Hillary Clinton claimed her position in history Thursday night along with the Democratic presidential nomination and the responsibility to keep Donald Trump out of the White House.
“America is once again at a moment of reckoning,” she said in her acceptance speech in Philadelphia.
Trump, the Republican nominee, rarely goes a day without upending the norms of civility or flouting the Constitution. Yet Clinton, the first woman to top a major party national ticket, enters the most consequential battle of her eventful life essentially tied with Trump in the polls — and with a 38% favorability rating that reflects both relentless GOP attacks and self-inflicted wounds.
Clinton went into her speech knowing she needed to inspire more trust and be seen as a credible “change-maker” in a year when most voters are dissatisfied with the status quo. Reaching out to Bernie Sanders supporters, she said of the progressive party platform, “We wrote it together, now let’s go out and make it happen together.” Her “primary mission” as president, she added, would be to increase economic opportunity for American workers.
Like the convention itself, Clinton’s nearly hour-long speech was designed to showcase her life in the policy trenches, fighting not for revolution but for change nonetheless. She invoked her 1996 book on the fate of children, It Takes a Village, saying it means that we are “stronger together” (her campaign slogan) and that nobody can lift a country alone (a direct rebuke to Trump’s assertions last week in Cleveland that he alone can fix the nation’s problems).
Even with the gulfs between Clinton and Trump on issues ranging from immigration to guns to climate change, temperament and character are at the forefront of this unusual presidential campaign between two unusually unpopular candidates.
Clinton made an extensive case against the rival she called easily provoked. “A man you can bait with a tweet is not a man you can trust with nuclear weapons,” she said. She did not address her own vulnerabilities — huge Wall Street speaking fees and the private email fiasco that prompted the FBI director to conclude this month that she was “extremely careless” in handling classified data as secretary of State.
The election is a choice between two imperfect nominees. And one of them is so erratic that the “sane, competent” standard laid out Wednesday by independent billionaire and former New York mayor Michael Bloomberg might come to define that choice.
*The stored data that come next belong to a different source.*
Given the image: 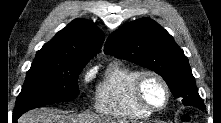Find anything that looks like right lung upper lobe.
<instances>
[{
  "instance_id": "1",
  "label": "right lung upper lobe",
  "mask_w": 221,
  "mask_h": 123,
  "mask_svg": "<svg viewBox=\"0 0 221 123\" xmlns=\"http://www.w3.org/2000/svg\"><path fill=\"white\" fill-rule=\"evenodd\" d=\"M103 40L104 34L94 23L75 19L46 43L35 59L86 63L99 52Z\"/></svg>"
}]
</instances>
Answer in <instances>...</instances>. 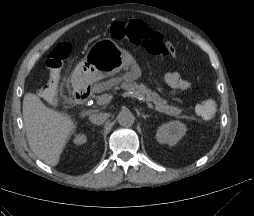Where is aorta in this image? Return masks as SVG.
I'll list each match as a JSON object with an SVG mask.
<instances>
[{"label":"aorta","mask_w":254,"mask_h":216,"mask_svg":"<svg viewBox=\"0 0 254 216\" xmlns=\"http://www.w3.org/2000/svg\"><path fill=\"white\" fill-rule=\"evenodd\" d=\"M117 120L121 126L130 127L134 124L135 117L129 110H122L118 114Z\"/></svg>","instance_id":"obj_1"}]
</instances>
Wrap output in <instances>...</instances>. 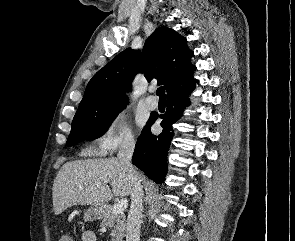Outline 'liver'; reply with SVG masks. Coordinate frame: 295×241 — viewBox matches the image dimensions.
Wrapping results in <instances>:
<instances>
[{
  "label": "liver",
  "mask_w": 295,
  "mask_h": 241,
  "mask_svg": "<svg viewBox=\"0 0 295 241\" xmlns=\"http://www.w3.org/2000/svg\"><path fill=\"white\" fill-rule=\"evenodd\" d=\"M131 192L128 171L118 158L66 162L53 183L54 213L59 215L73 205H104L113 196L126 197Z\"/></svg>",
  "instance_id": "obj_1"
}]
</instances>
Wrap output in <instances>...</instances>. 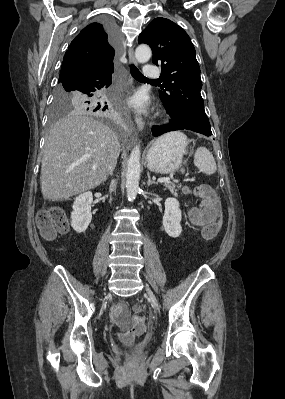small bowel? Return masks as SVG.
I'll list each match as a JSON object with an SVG mask.
<instances>
[{
  "mask_svg": "<svg viewBox=\"0 0 285 399\" xmlns=\"http://www.w3.org/2000/svg\"><path fill=\"white\" fill-rule=\"evenodd\" d=\"M210 201L217 205V201L214 198H212ZM190 217L194 224H196L198 226H206L210 222H212L214 216L211 212H209L205 209H202V210L192 211ZM122 309H123L122 304H116L111 309V319L113 320V322H115V323L117 322V320L119 319V317L121 315Z\"/></svg>",
  "mask_w": 285,
  "mask_h": 399,
  "instance_id": "1",
  "label": "small bowel"
}]
</instances>
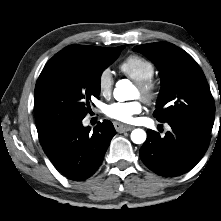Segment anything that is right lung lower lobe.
I'll use <instances>...</instances> for the list:
<instances>
[{"mask_svg": "<svg viewBox=\"0 0 221 221\" xmlns=\"http://www.w3.org/2000/svg\"><path fill=\"white\" fill-rule=\"evenodd\" d=\"M82 120L69 124L40 142L56 169L73 181H84L100 167L110 141L116 134L113 124L104 120L90 132Z\"/></svg>", "mask_w": 221, "mask_h": 221, "instance_id": "right-lung-lower-lobe-1", "label": "right lung lower lobe"}]
</instances>
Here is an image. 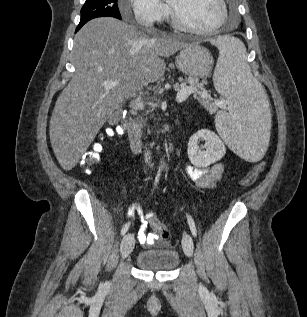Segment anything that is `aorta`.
Instances as JSON below:
<instances>
[{"instance_id": "obj_1", "label": "aorta", "mask_w": 307, "mask_h": 317, "mask_svg": "<svg viewBox=\"0 0 307 317\" xmlns=\"http://www.w3.org/2000/svg\"><path fill=\"white\" fill-rule=\"evenodd\" d=\"M161 163H163V164L165 163V162H164V157L162 158V161H161Z\"/></svg>"}]
</instances>
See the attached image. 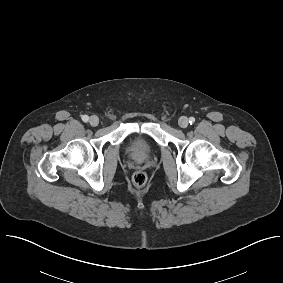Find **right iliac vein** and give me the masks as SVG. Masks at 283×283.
<instances>
[{"instance_id":"63e3f726","label":"right iliac vein","mask_w":283,"mask_h":283,"mask_svg":"<svg viewBox=\"0 0 283 283\" xmlns=\"http://www.w3.org/2000/svg\"><path fill=\"white\" fill-rule=\"evenodd\" d=\"M91 126H97L99 124V118L97 116H91L89 120Z\"/></svg>"}]
</instances>
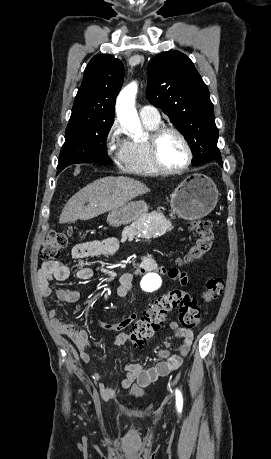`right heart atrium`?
Returning <instances> with one entry per match:
<instances>
[{
	"label": "right heart atrium",
	"mask_w": 271,
	"mask_h": 459,
	"mask_svg": "<svg viewBox=\"0 0 271 459\" xmlns=\"http://www.w3.org/2000/svg\"><path fill=\"white\" fill-rule=\"evenodd\" d=\"M127 144L128 142L122 138V131L118 121H113L104 134L103 145L106 154L115 165L121 166L123 164Z\"/></svg>",
	"instance_id": "d8ad5b80"
}]
</instances>
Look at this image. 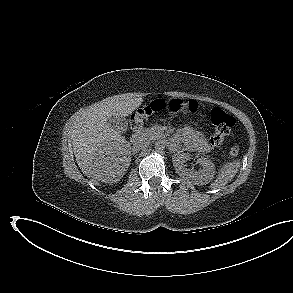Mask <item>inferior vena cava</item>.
I'll list each match as a JSON object with an SVG mask.
<instances>
[{"label": "inferior vena cava", "instance_id": "602c4592", "mask_svg": "<svg viewBox=\"0 0 293 293\" xmlns=\"http://www.w3.org/2000/svg\"><path fill=\"white\" fill-rule=\"evenodd\" d=\"M150 144V142L148 140L142 139L139 141H136L133 144V151H139L140 149H145L146 147H148Z\"/></svg>", "mask_w": 293, "mask_h": 293}]
</instances>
Another way of looking at it: Clinton is running a competent campaign, and Trump is running a chaotic campaign that inescapably looks like a preview of a Trump White House. He has resisted so many pleas to become more “presidential” that it seems futile to expect he will.
Virtually every minute of Clinton’s convention conveyed her history as a woman “in the arena,” as President Obama put it in a nod to Theodore Roosevelt. You don’t need to like or agree with Clinton to recognize her persistence and toughness.
If nothing else, her speech made it clear that she won’t be daunted by Trump, and she will fight him for every last vote.